Stai a vedere che i grillini avevano ragione sulla lotta alla corruzione. Questo quanto emerge dall’ultimo report, relativo al triennio 2016-2019, con cui il presidente dell’Authority Raffaele Cantone, per la prima volta, vede la luce in fondo al tunnel del malaffare. A suo parere quello che emerge è “un quadro preoccupante ma non devastante. È un fenomeno (la corruzione, ndr) che può essere ridimensionato e riportato ai binari fisiologici di una normale burocrazia”.
Basterebbe questo per far capire come la musica sia cambiata con l’avvento dei pentastellati eppure nelle parole del presidente Anac c’è molto di più, infatti, negli ultimi anni si sta affermando una “corruzione pulviscolare” dove “il funzionario si accontenta di farsi pulire il giardino” piuttosto che chiedere la Luna come accadeva ai tempi di Tangentopoli. Si tratta di una “corruzione diversa anni luce” da quella degli anni ‘90 perché quella odierna si basa su piccole mazzette che per Cantone possono essere “aggredite sia con misure repressive che con quelle preventive”.
Ma c’è di più perché a chi gli chiedeva un parere sull’aumento delle pene contro gli evasori fiscali, ossia la misura preannunciata dal premier Giuseppe Conte e dal ministro degli Esteri Luigi Di Maio, ha tagliato corto spiegando che: “È giusto dare un segnale contro l’evasione, che è strettamente legata alla corruzione e che è un danno per tutti. Va bene inasprire le pene ma non è solo con le manette che si vince l’evasione, così come la corruzione”.
ADDIO MAZZETTE. Insomma per il Paese, la situazione sembra migliorare. Eppure il report è tutt’altro che generoso perché dimostra come la strada intrapresa sia quella giusta anche se il lavoro da fare resta ancora tanto. Negli ultimi tre anni, infatti, sono stati 117 gli arresti per corruzione. Calcoli alla mano si tratta del non invidiabile risultato di un caso a settimana. Ma le recenti innovazioni nella lotta a questo spiacevole fenomeno, unite alle frequenti operazioni della Finanza, hanno portato a quella che l’Anac definisce la “smaterializzazione della tangente”.

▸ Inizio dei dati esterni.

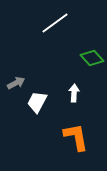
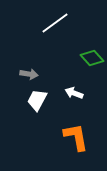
gray arrow: moved 13 px right, 9 px up; rotated 36 degrees clockwise
white arrow: rotated 72 degrees counterclockwise
white trapezoid: moved 2 px up
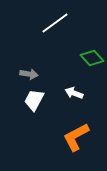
white trapezoid: moved 3 px left
orange L-shape: rotated 108 degrees counterclockwise
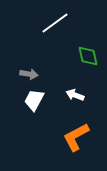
green diamond: moved 4 px left, 2 px up; rotated 30 degrees clockwise
white arrow: moved 1 px right, 2 px down
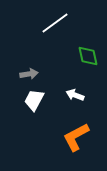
gray arrow: rotated 18 degrees counterclockwise
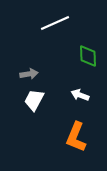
white line: rotated 12 degrees clockwise
green diamond: rotated 10 degrees clockwise
white arrow: moved 5 px right
orange L-shape: rotated 40 degrees counterclockwise
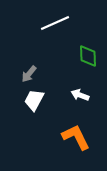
gray arrow: rotated 138 degrees clockwise
orange L-shape: rotated 132 degrees clockwise
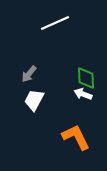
green diamond: moved 2 px left, 22 px down
white arrow: moved 3 px right, 1 px up
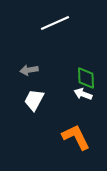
gray arrow: moved 4 px up; rotated 42 degrees clockwise
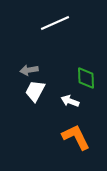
white arrow: moved 13 px left, 7 px down
white trapezoid: moved 1 px right, 9 px up
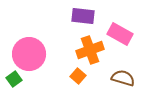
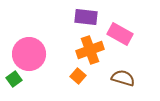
purple rectangle: moved 3 px right, 1 px down
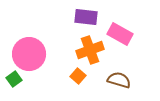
brown semicircle: moved 4 px left, 2 px down
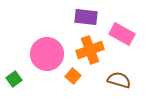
pink rectangle: moved 2 px right
pink circle: moved 18 px right
orange square: moved 5 px left
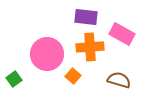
orange cross: moved 3 px up; rotated 16 degrees clockwise
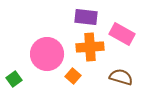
brown semicircle: moved 2 px right, 3 px up
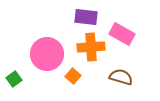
orange cross: moved 1 px right
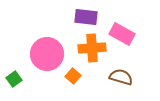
orange cross: moved 1 px right, 1 px down
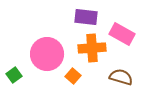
green square: moved 4 px up
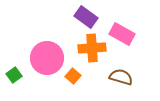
purple rectangle: rotated 30 degrees clockwise
pink circle: moved 4 px down
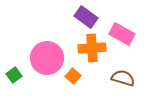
brown semicircle: moved 2 px right, 1 px down
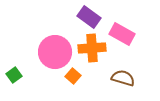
purple rectangle: moved 3 px right
pink circle: moved 8 px right, 6 px up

In altre parole alle classiche mazzette, tutt’ora il metodo più usato e che è risultato ricorrere nel 48% dei casi presi in esame, sono in forte calo per le difficoltà “di occultamento delle somme illecitamente percepite”. Al loro posto, nel 13% degli episodi analizzati, i corrotti hanno preferito chiedere e ottenere l’assunzione di coniugi, congiunti o soggetti da loro indicati. Un altro sistema di pagamento che si sta imponendo al posto delle tangenti è quello dell’assegnazione di prestazioni professionali (11%), specialmente sotto forma di consulenze, spesso conferite a persone riconducibili al corrotto o in ogni caso a soggetti compiacenti. Sostanzialmente stabili, invece, le regalie che sono presenti nel 7% dei casi esaminati.
DATI ALLARMANTI. Proprio come ribadito più volte dal Movimento, di passi in avanti ne sono stati fatti tanti ma la guerra non è ancora finita. Ed effettivamente non si può dar loro torto perché dall’analisi dell’Anac emerge come la maggior criticità resta quella dei bandi pubblici. Dei 117 casi presi in esame, 61 riguardano le gare d’appalto assestandosi sul 40% del totale. A seguire, con solo 20 episodi rilevati (pari al 18%), ci sono gli affidamenti diretti. Ben più allarmante è il dato della Sicilia che conta 28 casi, appena uno in meno di tutte le regioni del Nord unite.